Exercise inputs:
────────
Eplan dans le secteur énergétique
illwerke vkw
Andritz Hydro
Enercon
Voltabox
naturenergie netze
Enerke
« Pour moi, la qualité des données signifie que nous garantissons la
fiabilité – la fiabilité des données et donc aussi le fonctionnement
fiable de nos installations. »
────────
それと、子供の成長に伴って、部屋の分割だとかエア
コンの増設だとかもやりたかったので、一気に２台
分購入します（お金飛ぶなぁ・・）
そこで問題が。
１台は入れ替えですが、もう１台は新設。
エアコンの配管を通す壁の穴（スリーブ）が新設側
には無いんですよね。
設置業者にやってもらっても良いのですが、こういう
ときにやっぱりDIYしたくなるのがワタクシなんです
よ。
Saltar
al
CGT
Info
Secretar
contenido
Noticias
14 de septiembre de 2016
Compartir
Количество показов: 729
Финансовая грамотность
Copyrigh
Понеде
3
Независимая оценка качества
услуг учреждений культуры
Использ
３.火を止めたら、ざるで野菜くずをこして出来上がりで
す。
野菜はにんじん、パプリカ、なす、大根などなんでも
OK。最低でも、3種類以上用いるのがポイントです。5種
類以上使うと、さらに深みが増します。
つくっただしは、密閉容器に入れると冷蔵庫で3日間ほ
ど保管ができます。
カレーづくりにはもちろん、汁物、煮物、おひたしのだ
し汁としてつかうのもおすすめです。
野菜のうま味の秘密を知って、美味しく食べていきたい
────────
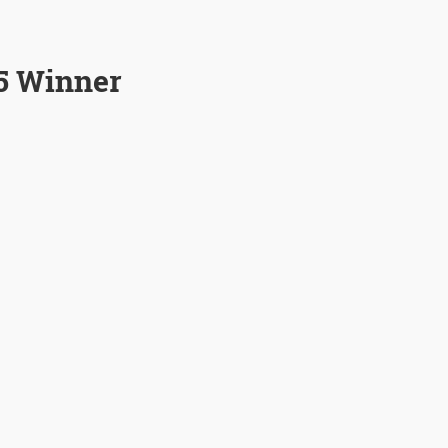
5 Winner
────────
Assignment: Everything above from the line containing "OK。最低でも、3種類以上用いるのがポイントです。5種" down to the line containing "野菜のうま味の秘密を知って、美味しく食べていきたい" should be copied exactly, both end lines included, and nothing else.

Response for this exercise:
OK。最低でも、3種類以上用いるのがポイントです。5種
類以上使うと、さらに深みが増します。
つくっただしは、密閉容器に入れると冷蔵庫で3日間ほ
ど保管ができます。
カレーづくりにはもちろん、汁物、煮物、おひたしのだ
し汁としてつかうのもおすすめです。
野菜のうま味の秘密を知って、美味しく食べていきたい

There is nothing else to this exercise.